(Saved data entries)
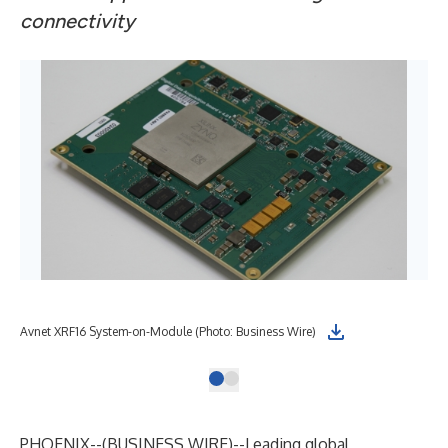
connectivity
Avnet XRF16 System-on-Module (Photo: Business Wire)
PHOENIX--(
BUSINESS WIRE
)--
Leading global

Exercise aim => Please write out the lines that run from the one with "Avnet XRF16 System-on-Module" to the end of the records, both included, exactly as they appear.

Output for this exercise =>
Avnet XRF16 System-on-Module (Photo: Business Wire)
PHOENIX--(
BUSINESS WIRE
)--
Leading global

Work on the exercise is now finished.